Insomnia Labs: 2015

Tuesday, August 18, 2015

GCC 4.4.0 patch 1.12

Changes this version:

Fixed bug when dividing by constant value
Improved type testing for instruction arguments
Added text to "--version" flag output to show patch version.

Download: gcc-4.4.0-tms9900-1.12-patch.tar.gz

Monday, July 20, 2015

I finally found a good place to put patch version information. Check it out:

eric@lenovo:~/dev/tios/src/gcc_installer/temp/out/bin$ ./tms9900-gcc --version
tms9900-gcc (GCC) 4.4.0 20090421 (TMS9900 patch 1.12)
Copyright (C) 2009 Free Software Foundation, Inc.
This is free software; see the source for copying conditions. There is NO
warranty; not even for MERCHANTABILITY or FITNESS FOR A PARTICULAR PURPOSE.

I also took a detour to see if I can get GCC 5.2 to work with my changes. So far, the merge is working out better than I thought, but there are still lots of errors. For some reason, the build of gcov fails. This is a profiling tool, and is required as part of the GCC build. This is all unmodified code, so I don't know why it's broken.

The problem seems to be related to the fact that we don't have libc headers for the TMS9900. I'm not sure why this is important since lots of other targets must be configured like this too. Unless I can figure out some way to make progress here, it may be time to give up for a while and get back to making a release.

Saturday, July 18, 2015

I was reading the changelog for more recent versions of GCC, and there's some nice stuff in there. This made me realize how old the gcc version 4.4.0 tree is. On the other hand, I've made a lot of changes to the internals of the compiler that would have to be ported to a newer version.

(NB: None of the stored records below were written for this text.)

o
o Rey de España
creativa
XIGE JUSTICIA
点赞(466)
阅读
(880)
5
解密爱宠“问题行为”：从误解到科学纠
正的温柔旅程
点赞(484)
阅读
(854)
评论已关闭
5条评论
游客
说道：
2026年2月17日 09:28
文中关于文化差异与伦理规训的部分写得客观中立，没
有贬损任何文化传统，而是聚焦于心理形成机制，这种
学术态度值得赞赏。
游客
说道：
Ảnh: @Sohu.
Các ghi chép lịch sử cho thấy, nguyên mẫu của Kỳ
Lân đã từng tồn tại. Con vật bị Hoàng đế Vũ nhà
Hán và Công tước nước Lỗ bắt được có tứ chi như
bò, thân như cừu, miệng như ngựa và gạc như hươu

One thing I noticed is that I might be able to get proper handling of byte quantities by making custom operand types. The Arm back end does this to force values into the desired registers. But as I write this, I remember that the problem is that the compiler reasonably assumes that any place that can hold an int can be used for byte operations too. I might have to stick with 4.4.0 for a while longer.

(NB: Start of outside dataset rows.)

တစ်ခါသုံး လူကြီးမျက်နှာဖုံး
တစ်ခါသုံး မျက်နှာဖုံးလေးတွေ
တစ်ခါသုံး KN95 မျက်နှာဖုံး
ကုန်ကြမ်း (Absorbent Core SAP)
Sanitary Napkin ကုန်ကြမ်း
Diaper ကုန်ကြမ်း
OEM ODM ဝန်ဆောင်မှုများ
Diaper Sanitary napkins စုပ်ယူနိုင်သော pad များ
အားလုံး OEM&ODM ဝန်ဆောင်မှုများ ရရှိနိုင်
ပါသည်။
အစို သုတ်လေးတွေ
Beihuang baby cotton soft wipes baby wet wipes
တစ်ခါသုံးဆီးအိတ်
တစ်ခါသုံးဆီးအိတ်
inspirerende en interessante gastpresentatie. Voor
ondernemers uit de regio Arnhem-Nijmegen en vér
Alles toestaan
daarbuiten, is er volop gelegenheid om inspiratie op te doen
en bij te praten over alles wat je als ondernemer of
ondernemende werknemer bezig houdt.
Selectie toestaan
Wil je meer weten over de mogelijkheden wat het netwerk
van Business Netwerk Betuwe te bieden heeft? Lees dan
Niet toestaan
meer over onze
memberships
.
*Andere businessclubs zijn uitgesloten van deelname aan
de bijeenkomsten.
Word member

After fixing the overly broad parameter constrants for division I thought I should go through the other instructions as well. Unfortunately I found that same problem all over the place. Fixed now.

Sunday, July 12, 2015

I finally found the problem. One of the four descriptions for the division instruction in tms9900.md was wrong. All of the other descriptions forced the numerator to be in a register, this one allowed anything. So this let the constant 3200 be used directly, without the need to be stored in register. When that form was expanded, gen_highpart was called, resulting in the crash.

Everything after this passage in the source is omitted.